Here are the steps i took.
I used your patch in #35 for Data as well as the patch in #116 for Feeds.
I created a new data table using the data UI with 4 fields, 3 of which are varchar's including the primary key.
I created the importer selecting the entity processor for my new table. I created the mappings and specified that the primary key should be unique.

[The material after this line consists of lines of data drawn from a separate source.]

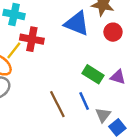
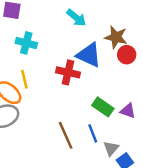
red circle: (113, 32) -> (127, 55), moved
red cross: (32, 39) -> (68, 72), moved
yellow line: (14, 50) -> (24, 79), turned -54

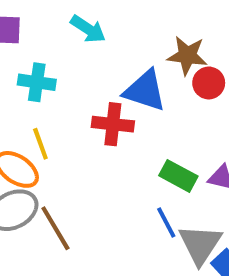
cyan arrow: (76, 18) -> (88, 29), moved
brown line: (66, 135) -> (55, 228), moved
gray triangle: (111, 148) -> (200, 244), size x1.6

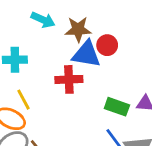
brown star: (187, 56) -> (78, 29), moved
red circle: (209, 83) -> (107, 45), moved

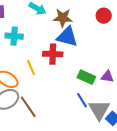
red circle: (107, 45) -> (104, 16), moved
yellow line: (24, 100) -> (31, 68), moved

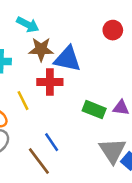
brown star: (63, 18) -> (41, 49), moved
blue line: (82, 100) -> (52, 142), moved
brown line: (28, 107) -> (39, 161), moved

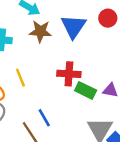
blue triangle: (67, 59) -> (74, 27), moved, turned 48
red cross: (50, 82) -> (69, 74), moved

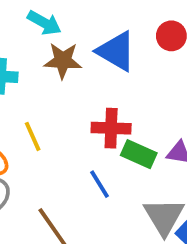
blue triangle: (74, 27) -> (116, 51), turned -32
blue line: (44, 118) -> (99, 184), moved

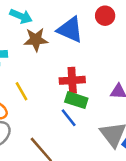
green rectangle: (139, 154) -> (76, 100), moved

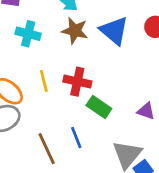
red cross: (72, 80) -> (77, 82), moved
blue line: (69, 118) -> (76, 138), moved

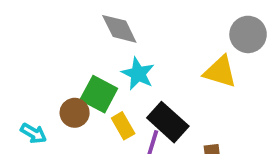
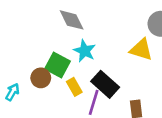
cyan arrow: (34, 133) -> (12, 92), turned -90

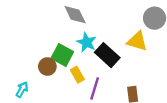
black rectangle: (105, 84) -> (107, 55), moved
cyan arrow: (12, 92) -> (22, 90), moved

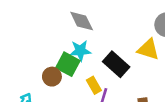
cyan star: (87, 42) -> (80, 51), moved, turned -30
yellow rectangle: (77, 75) -> (94, 85), moved

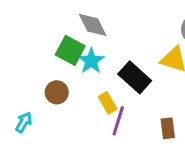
cyan star: (80, 51) -> (91, 61), turned -30
green square: (68, 64) -> (70, 50), moved

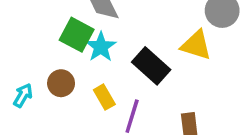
yellow rectangle: (108, 103) -> (104, 97), moved
cyan arrow: (24, 122) -> (23, 95), moved

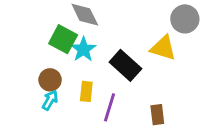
cyan arrow: (23, 95) -> (50, 100), moved
yellow rectangle: (104, 97) -> (86, 91), turned 36

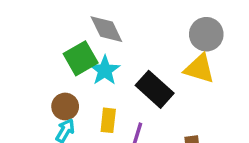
gray circle: (185, 19) -> (206, 34), moved
green square: (63, 39) -> (81, 58), turned 32

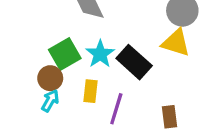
green square: (81, 58) -> (65, 54), moved
cyan star: (105, 70) -> (100, 54), moved

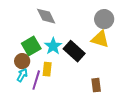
purple line: (116, 109) -> (36, 80), moved

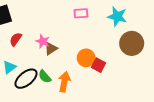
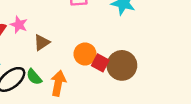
pink star: (43, 41) -> (19, 25), moved
brown circle: (132, 43) -> (122, 65), moved

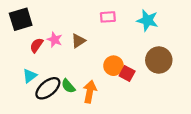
brown triangle: (42, 43) -> (78, 41), moved
brown circle: (122, 65) -> (159, 60), moved

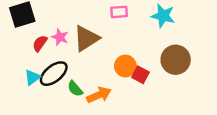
brown triangle: (78, 41) -> (86, 38), size x1.6
black ellipse: (48, 88) -> (54, 74), moved
orange arrow: (90, 92) -> (99, 95), turned 55

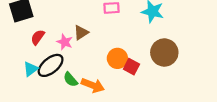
pink star: (60, 37) -> (65, 42), moved
brown triangle: (86, 38) -> (81, 33), size x0.6
orange arrow: (99, 95) -> (93, 85), turned 45

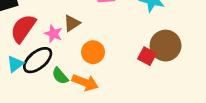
red semicircle: (38, 37) -> (23, 28), size x1.6
orange circle: (117, 58) -> (93, 52), moved
red square: (131, 67) -> (147, 56), moved

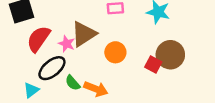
brown triangle: (72, 23) -> (84, 34), size x1.6
orange circle: (93, 52) -> (115, 52), moved
cyan triangle: (15, 64) -> (31, 90), moved

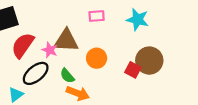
brown triangle: (84, 34) -> (66, 41), turned 36
green semicircle: (73, 83) -> (67, 76), moved

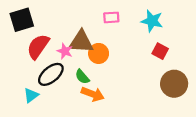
orange circle: (97, 58) -> (99, 53), moved
brown circle: (149, 61) -> (174, 84), moved
red square: (133, 70) -> (160, 51), moved

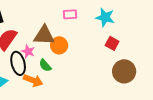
pink star: (65, 51) -> (28, 51), moved
black ellipse: (51, 74) -> (18, 63), turned -65
orange arrow: (93, 94) -> (33, 80), moved

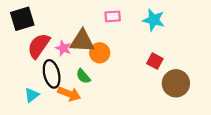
red square: (112, 43) -> (155, 61), moved
pink star: (28, 51) -> (63, 48), moved

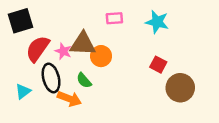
cyan triangle: (32, 95) -> (23, 91), moved

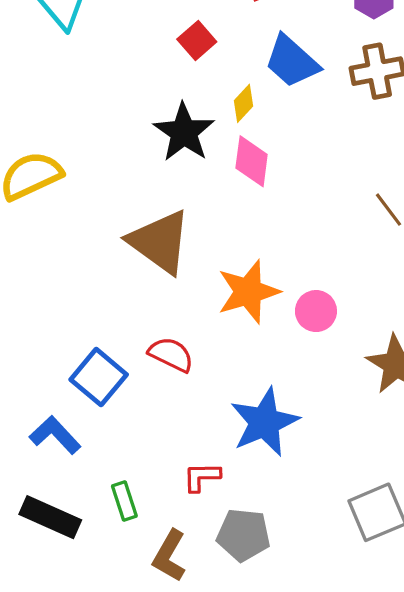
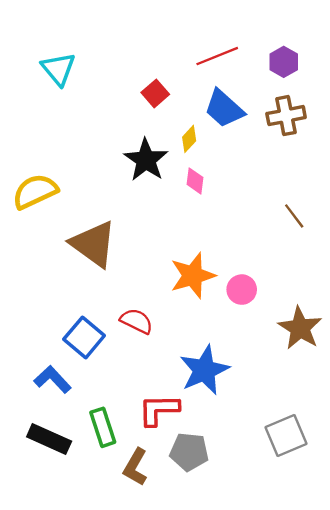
pink diamond: (252, 161) -> (195, 181), size x0.7
brown triangle: (160, 242) -> (93, 244), moved
red L-shape: (202, 477) -> (159, 410), size x1.5
green rectangle: (124, 501) -> (103, 427), size x1.4

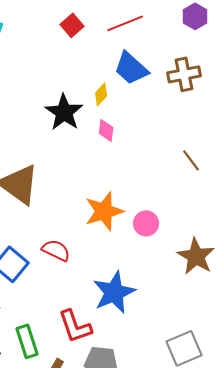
purple hexagon: (284, 62) -> (195, 16), moved
red square: (155, 93) -> (72, 25), moved
red L-shape: (159, 410) -> (75, 326), turned -108

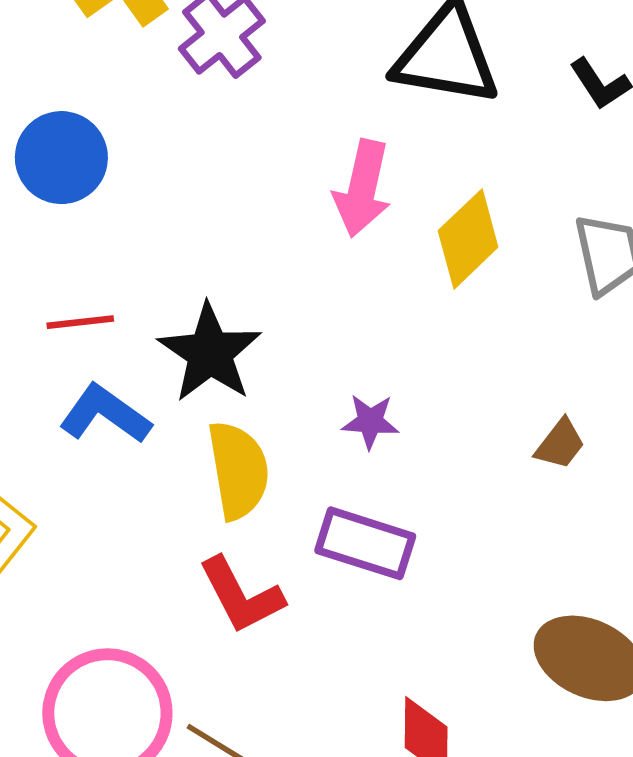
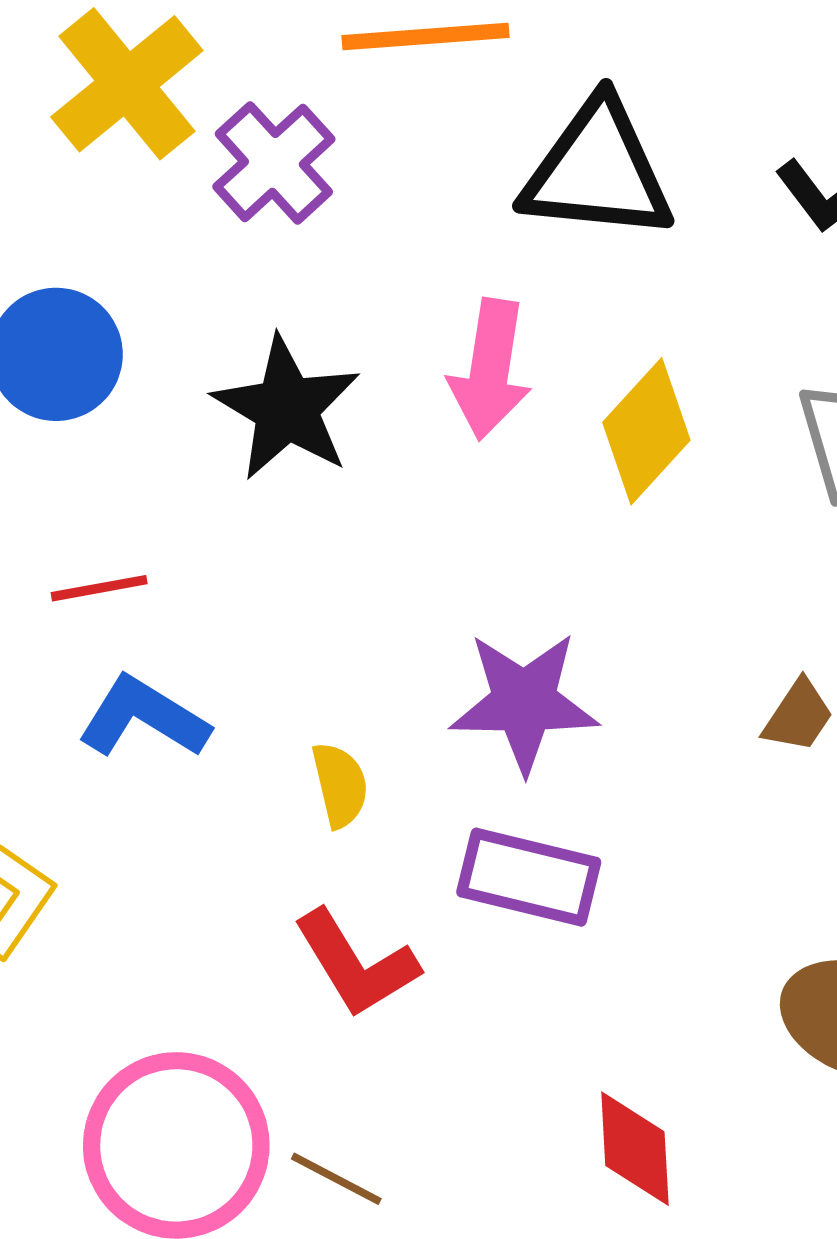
black star: (210, 353) -> (287, 408), moved
purple star: (370, 421) -> (524, 702), size x1.8
yellow semicircle: (238, 470) -> (340, 785), size x0.6

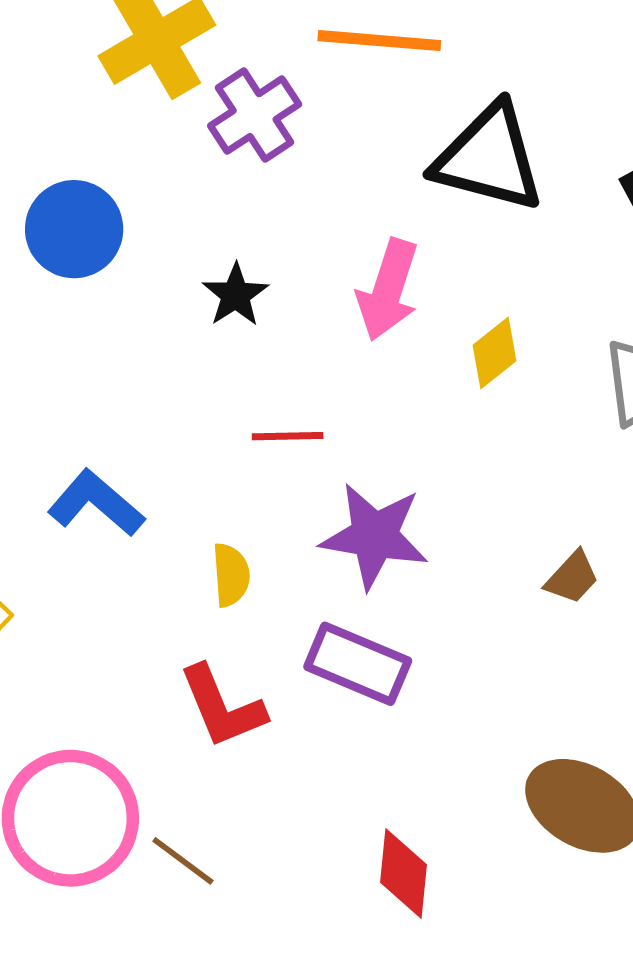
black star: (287, 408) -> (236, 295), size x0.6
yellow diamond: (646, 431) -> (495, 353), size x0.7
red line: (99, 588) -> (288, 436), moved

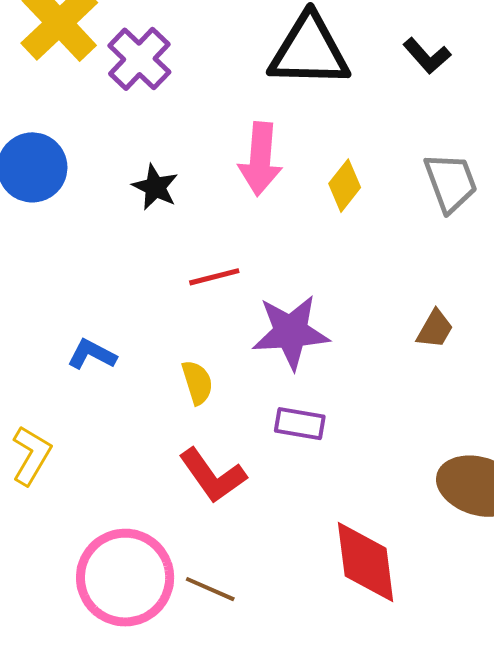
blue L-shape: (96, 503) -> (92, 354), size x0.7
purple rectangle: (358, 664) -> (300, 424), size x0.7
red diamond: (404, 873) -> (366, 562), size x1.4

When i ran it the first time i got 1014 errors on 1015 records. The first record stored "Array" in all of the varchar columns and an incorrect integer in the integer column. The rest threw the primary key constraint violation.
Comment #37
john bickar commentedbdawg8569, I got the same error until I uncommented the drupal_alter() line in plugins/FeedsEntityProcessor.inc. See https://drupal.org/node/1033202#comment-6571266
Comment #38
bdawg8569 commentedThanks John, that got it working for me.
Comment #39
imclean commentedThinking about it, the custom save method may not be required. I think I introduced it when drupal_alter() was commented out in the other issue. I'm not in a position to test this for a little while but John or bdawg8569 if you could, please try removing it from data_entity.entity.inc. This may also allow the feeds_item table to be populated.
Comment #40
imclean commentedThinking some more, the point of Feeds using a generic entity processor is so it can populate any entity without special coding. With this in mind, we should be able to remove data_entity_feeds_processor_targets_alter() and other feeds hooks and put something more generic in the DataEntityController class. This would allow more than just feeds to use data_entity.
Comment #41
imclean commentedOk, with the overridden save method the feeds hook data_entity_feeds_processor_targets_alter() (and its callbacks) isn't required.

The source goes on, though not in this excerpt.